## Try it
Write out, word for word, each line from the start of the entries through the one holding "IVECO motoren"; omit the pictures.

## Data to process
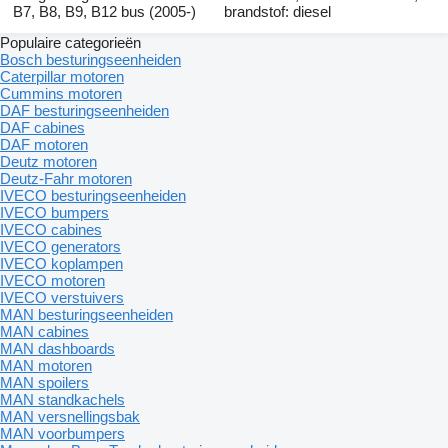
B7, B8, B9, B12 bus (2005-)
brandstof: diesel
Populaire categorieën
Bosch besturingseenheiden
Caterpillar motoren
Cummins motoren
DAF besturingseenheiden
DAF cabines
DAF motoren
Deutz motoren
Deutz-Fahr motoren
IVECO besturingseenheiden
IVECO bumpers
IVECO cabines
IVECO generators
IVECO koplampen
IVECO motoren
IVECO verstuivers
MAN besturingseenheiden
MAN cabines
MAN dashboards
MAN motoren
MAN spoilers
MAN standkachels
MAN versnellingsbak
MAN voorbumpers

## Solution
B7, B8, B9, B12 bus (2005-)
brandstof: diesel
Populaire categorieën
Bosch besturingseenheiden
Caterpillar motoren
Cummins motoren
DAF besturingseenheiden
DAF cabines
DAF motoren
Deutz motoren
Deutz-Fahr motoren
IVECO besturingseenheiden
IVECO bumpers
IVECO cabines
IVECO generators
IVECO koplampen
IVECO motoren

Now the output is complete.